NumPy array of a video changes from the original after writing into the same video

Question

I have a video (test.mkv) that I have converted into a 4D NumPy array - (frame, height, width, color_channel). I have even managed to convert that array back into the same video (test_2.mkv) without altering anything. However, after reading this new, test_2.mkv, back into a new NumPy array, the array of the first video is different from the second video's array i.e. their hashes don't match and the numpy.array_equal() function returns false.

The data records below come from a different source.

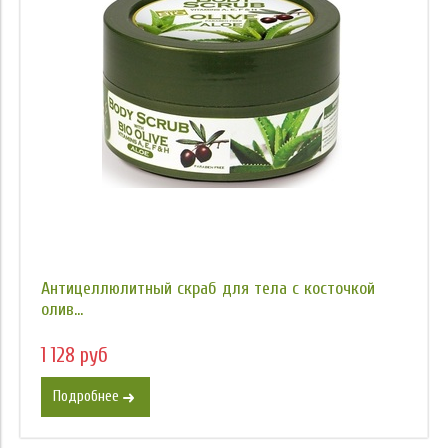
Антицеллюлитный скраб для тела с косточкой
олив...
1 128 руб
Подробнее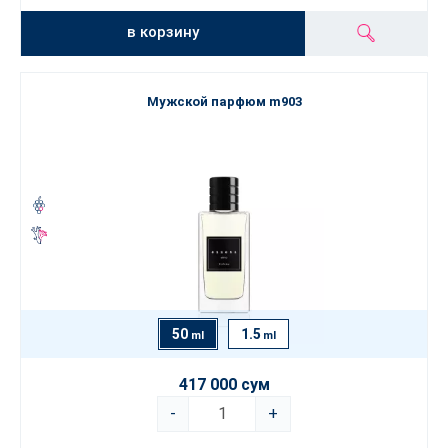
в корзину
Мужской парфюм m903
50
1.5
ml
ml
417 000 сум
-
+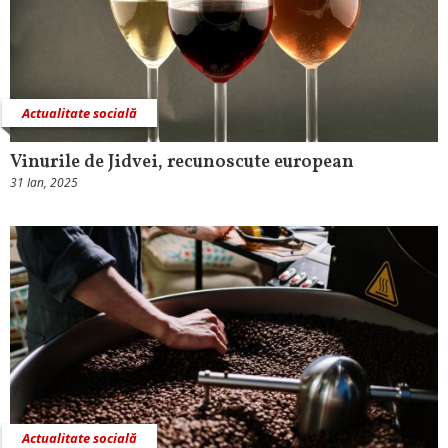
Actualitate socială
Vinurile de Jidvei, recunoscute european
31 Ian, 2025
Actualitate socială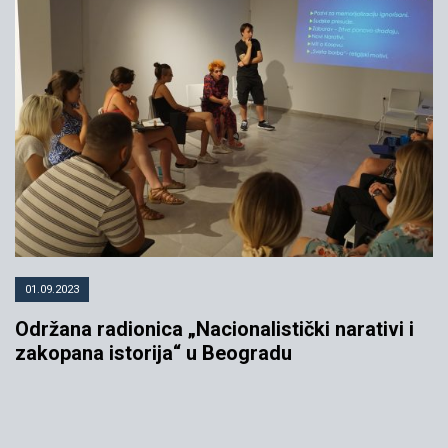
01.09.2023
Održana radionica „Nacionalistički narativi i
zakopana istorija“ u Beogradu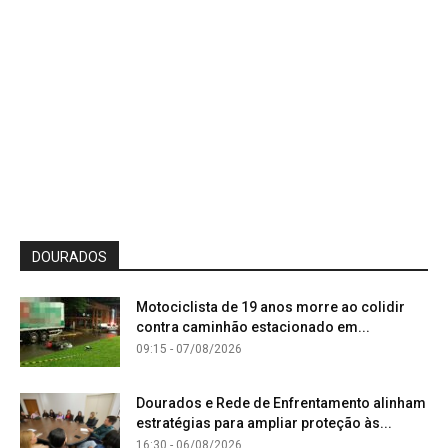
DOURADOS
Motociclista de 19 anos morre ao colidir
contra caminhão estacionado em...
09:15 - 07/08/2026
Dourados e Rede de Enfrentamento alinham
estratégias para ampliar proteção às...
16:30 - 06/08/2026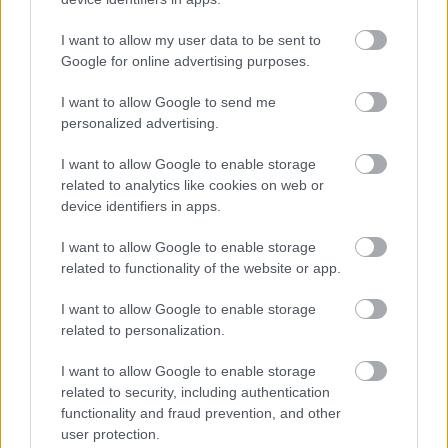
Στρατηγού Κακαβού.
I want to allow my user data to be sent to
Παύλου Μελά, στο τμήμα της από την πλατεία
Google for online advertising purposes.
Λ.Πύργου μέχρι την οδό Τσιμισκή.
I want to allow Google to send me
personalized advertising.
Σουλιώτη, στο τμήμα της από τη Καλλιδοπούλου
μέχρι την οδό Στρ.Κακαβού.
I want to allow Google to enable storage
related to analytics like cookies on web or
Εθν. Αμύνης, στο τμήμα της από την οδό
device identifiers in apps.
Τσιμισκή μέχρι τη Λ.Νίκης.
I want to allow Google to enable storage
related to functionality of the website or app.
Πλέον των παραπάνω κυκλοφοριακών
I want to allow Google to enable storage
ρυθμίσεων, θα απαγορευτεί η στάση και
related to personalization.
στάθμευση όλων των οχημάτων στους
I want to allow Google to enable storage
παρακάτω δρόμους της πόλης:
related to security, including authentication
functionality and fraud prevention, and other
Στο παρκινγκ, που βρίσκεται όπισθεν της
user protection.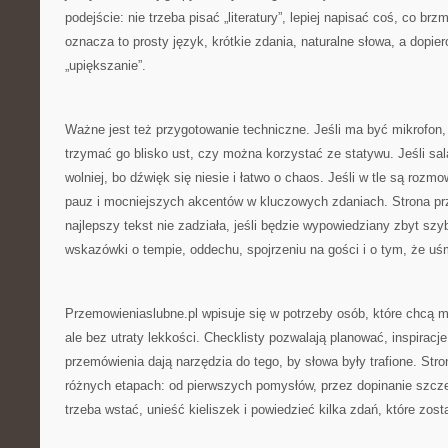
podejście: nie trzeba pisać „literatury”, lepiej napisać coś, co brz
oznacza to prosty język, krótkie zdania, naturalne słowa, a dopi
„upiększanie”.
Ważne jest też przygotowanie techniczne. Jeśli ma być mikrofon,
trzymać go blisko ust, czy można korzystać ze statywu. Jeśli sal
wolniej, bo dźwięk się niesie i łatwo o chaos. Jeśli w tle są rozm
pauz i mocniejszych akcentów w kluczowych zdaniach. Strona pr
najlepszy tekst nie zadziała, jeśli będzie wypowiedziany zbyt szy
wskazówki o tempie, oddechu, spojrzeniu na gości i o tym, że 
Przemowieniaslubne.pl wpisuje się w potrzeby osób, które chcą m
ale bez utraty lekkości. Checklisty pozwalają planować, inspiracj
przemówienia dają narzędzia do tego, by słowa były trafione. St
różnych etapach: od pierwszych pomysłów, przez dopinanie szcz
trzeba wstać, unieść kieliszek i powiedzieć kilka zdań, które zos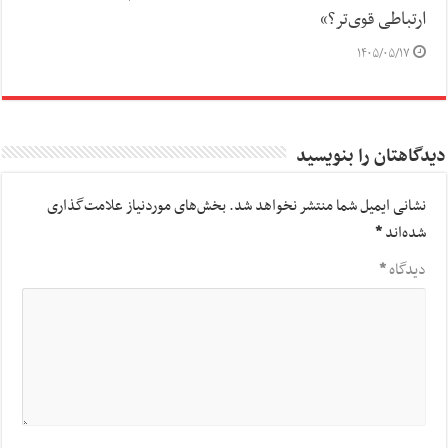
ارتباطی قوی‌تر؟»
۱۴۰۵/۰۵/۱۷
دیدگاهتان را بنویسید
نشانی ایمیل شما منتشر نخواهد شد.
بخش‌های موردنیاز علامت‌گذاری
شده‌اند
*
دیدگاه
*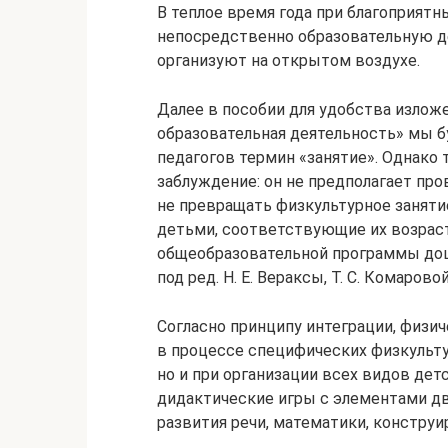
В теплое время года при благоприятн
непосредственно образовательную д
организуют на открытом воздухе.
Далее в пособии для удобства излож
образовательная деятельность» мы 
педагогов термин «занятие». Однако 
заблуждение: он не предполагает пров
не превращать физкультурное заняти
детьми, соответствующие их возраст
общеобразовательной программы дош
под ред. H. Е. Вераксы, Т. С. Комаровой
Согласно принципу интеграции, физи
в процессе специфических физкульту
но и при организации всех видов дет
дидактические игры с элементами д
развития речи, математики, конструир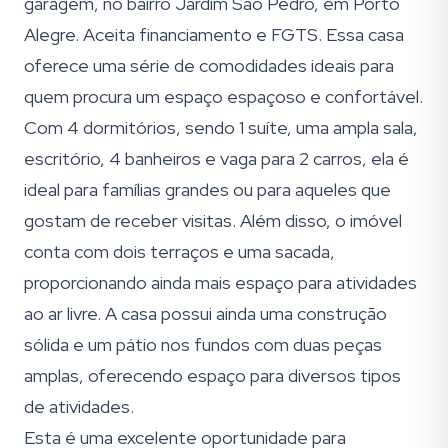
garagem, no bairro Jardim São Pedro, em Porto
Alegre. Aceita financiamento e FGTS. Essa casa
oferece uma série de comodidades ideais para
quem procura um espaço espaçoso e confortável.
Com 4 dormitórios, sendo 1 suíte, uma ampla sala,
escritório, 4 banheiros e vaga para 2 carros, ela é
ideal para famílias grandes ou para aqueles que
gostam de receber visitas. Além disso, o imóvel
conta com dois terraços e uma sacada,
proporcionando ainda mais espaço para atividades
ao ar livre. A casa possui ainda uma construção
sólida e um pátio nos fundos com duas peças
amplas, oferecendo espaço para diversos tipos
de atividades.
Esta é uma excelente oportunidade para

I have tried using both python-ffmpeg and scikit-video but cannot get the arrays to match.

Python-ffmpeg attempt:

import ffmpeg
import numpy as np
import hashlib

file_name = 'test.mkv'

# Get video dimensions and framerate
probe = ffmpeg.probe(file_name)
video_stream = next((stream for stream in probe['streams'] if stream['codec_type'] == 'video'), None)
width = int(video_stream['width'])
height = int(video_stream['height'])
frame_rate = video_stream['avg_frame_rate']

# Read video into buffer
out, error = (
    ffmpeg
        .input(file_name, threads=120)
        .output("pipe:", format='rawvideo', pix_fmt='rgb24')
        .run(capture_stdout=True)
)

# Convert video buffer to array
video = (
    np
        .frombuffer(out, np.uint8)
        .reshape([-1, height, width, 3])
)

# Convert array to buffer
video_buffer = (
    np.ndarray
        .flatten(video)
        .tobytes()
)

# Write buffer back into a video
process = (
    ffmpeg
        .input('pipe:', format='rawvideo', s='{}x{}'.format(width, height))
        .output("test_2.mkv", r=frame_rate)
        .overwrite_output()
        .run_async(pipe_stdin=True)
)
process.communicate(input=video_buffer)

# Read the newly written video
out_2, error = (
    ffmpeg
        .input("test_2.mkv", threads=40)
        .output("pipe:", format='rawvideo', pix_fmt='rgb24')
        .run(capture_stdout=True)
)

# Convert new video into array
video_2 = (
    np
        .frombuffer(out_2, np.uint8)
        .reshape([-1, height, width, 3])
)

# Video dimesions change
print(f'{video.shape} vs {video_2.shape}') # (844, 1080, 608, 3) vs (2025, 1080, 608, 3)
print(f'{np.array_equal(video, video_2)}') # False

# Hashes don't match
print(hashlib.sha256(bytes(video_2)).digest()) # b'\x88\x00\xc8\x0ed\x84!\x01\x9e\x08 \xd0U\x9a(\x02\x0b-\xeeA\xecU\xf7\xad0xa\x9e\\\xbck\xc3'
print(hashlib.sha256(bytes(video)).digest()) # b'\x9d\xc1\x07xh\x1b\x04I\xed\x906\xe57\xba\xf3\xf1k\x08\xfa\xf1\xfaM\x9a\xcf\xa9\t8\xf0\xc9\t\xa9\xb7'

Scikit-video attempt:

import skvideo.io as sk
import numpy as np

video_data = sk.vread('test.mkv')

sk.vwrite('test_2_ski.mkv', video_data)

video_data_2 = sk.vread('test_2_ski.mkv')

# Dimensions match but...
print(video_data.shape) # (844, 1080, 608, 3)
print(video_data_2.shape) # (844, 1080, 608, 3)

# ...array elements don't
print(np.array_equal(video_data, video_data_2)) # False

# Hashes don't match either
print(hashlib.sha256(bytes(video_2)).digest()) # b'\x8b?]\x8epD:\xd9B\x14\xc7\xba\xect\x15G\xfaRP\xde\xad&EC\x15\xc3\x07\n{a[\x80'
print(hashlib.sha256(bytes(video)).digest()) # b'\x9d\xc1\x07xh\x1b\x04I\xed\x906\xe57\xba\xf3\xf1k\x08\xfa\xf1\xfaM\x9a\xcf\xa9\t8\xf0\xc9\t\xa9\xb7'

I don't understand where I'm going wrong and both the respective documentations do not highlight how to do this particular task. Any help is appreciated. Thank you.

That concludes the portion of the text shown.